===== Source records =====

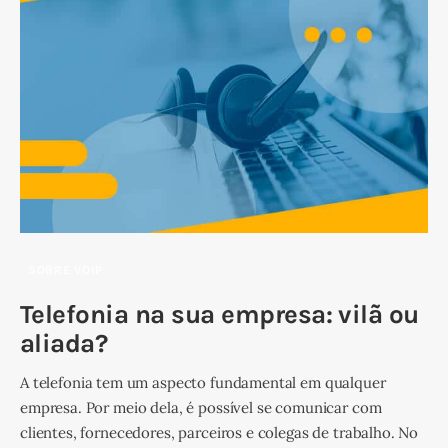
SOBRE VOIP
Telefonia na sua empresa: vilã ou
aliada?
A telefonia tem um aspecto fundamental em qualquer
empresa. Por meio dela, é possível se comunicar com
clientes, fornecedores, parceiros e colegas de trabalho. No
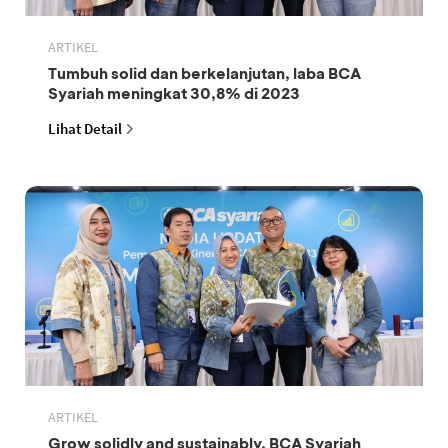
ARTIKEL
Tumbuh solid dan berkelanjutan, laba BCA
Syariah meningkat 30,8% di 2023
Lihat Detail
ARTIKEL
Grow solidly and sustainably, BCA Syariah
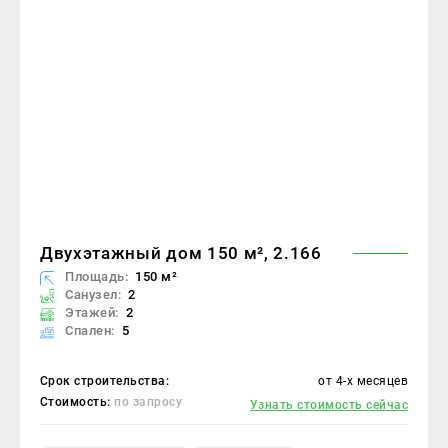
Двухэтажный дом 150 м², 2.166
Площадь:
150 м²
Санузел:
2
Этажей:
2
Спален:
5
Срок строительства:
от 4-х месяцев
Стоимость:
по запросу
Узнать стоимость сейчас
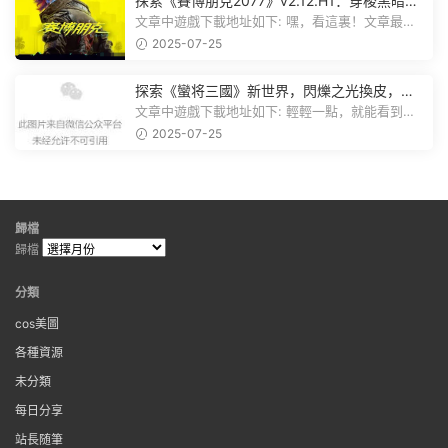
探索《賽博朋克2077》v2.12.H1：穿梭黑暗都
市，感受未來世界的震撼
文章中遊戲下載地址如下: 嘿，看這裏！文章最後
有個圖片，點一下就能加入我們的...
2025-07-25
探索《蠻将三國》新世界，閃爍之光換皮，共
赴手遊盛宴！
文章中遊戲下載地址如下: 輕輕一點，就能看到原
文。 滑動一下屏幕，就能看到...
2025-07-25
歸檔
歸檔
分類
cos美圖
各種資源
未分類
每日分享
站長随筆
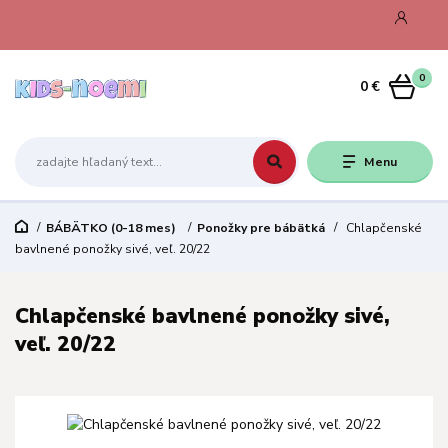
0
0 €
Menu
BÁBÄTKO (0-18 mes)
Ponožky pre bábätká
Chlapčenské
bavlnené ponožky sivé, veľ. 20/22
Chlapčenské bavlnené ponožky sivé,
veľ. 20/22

=====
===== Source records =====

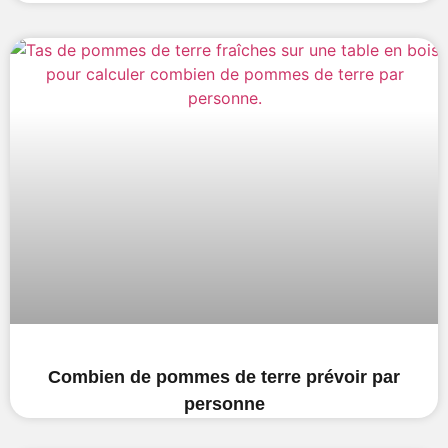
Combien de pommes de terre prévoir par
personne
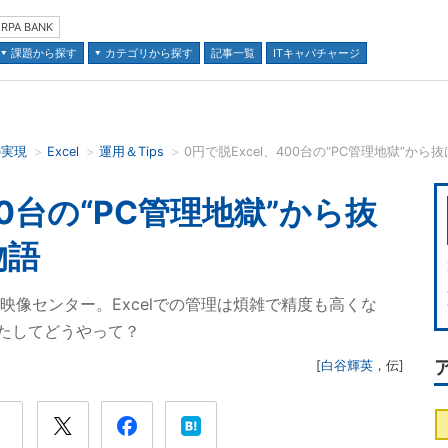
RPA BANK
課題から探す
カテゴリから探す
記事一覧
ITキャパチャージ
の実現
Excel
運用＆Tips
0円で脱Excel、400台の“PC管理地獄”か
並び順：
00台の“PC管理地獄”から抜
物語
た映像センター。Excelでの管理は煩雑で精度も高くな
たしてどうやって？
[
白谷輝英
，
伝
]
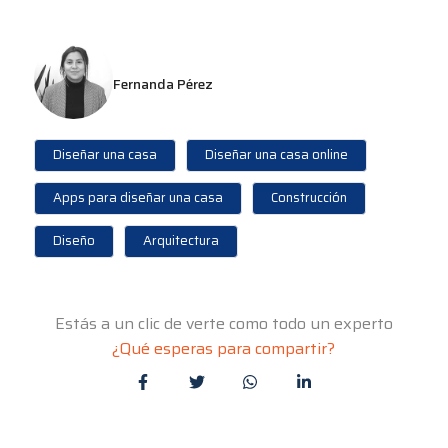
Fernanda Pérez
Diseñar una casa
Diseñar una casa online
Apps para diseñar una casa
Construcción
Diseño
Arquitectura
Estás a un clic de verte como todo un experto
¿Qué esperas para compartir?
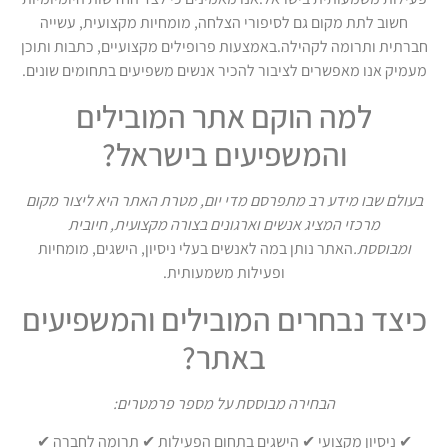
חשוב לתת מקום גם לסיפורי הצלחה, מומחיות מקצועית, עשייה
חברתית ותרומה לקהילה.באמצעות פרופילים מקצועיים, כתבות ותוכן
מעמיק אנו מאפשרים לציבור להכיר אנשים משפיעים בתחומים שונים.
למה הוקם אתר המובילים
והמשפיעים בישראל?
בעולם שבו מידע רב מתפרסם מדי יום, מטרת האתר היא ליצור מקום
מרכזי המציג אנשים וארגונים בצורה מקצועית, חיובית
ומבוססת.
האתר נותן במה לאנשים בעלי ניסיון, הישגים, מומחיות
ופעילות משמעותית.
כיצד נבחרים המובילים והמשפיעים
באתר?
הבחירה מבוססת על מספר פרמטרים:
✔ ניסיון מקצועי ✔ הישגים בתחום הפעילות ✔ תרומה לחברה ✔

=====

- What to work on -
Identify the lines of the data that contain the word "Chlapčenské". Copy each of them.

- Completed task -
Chlapčenské
Chlapčenské bavlnené ponožky sivé,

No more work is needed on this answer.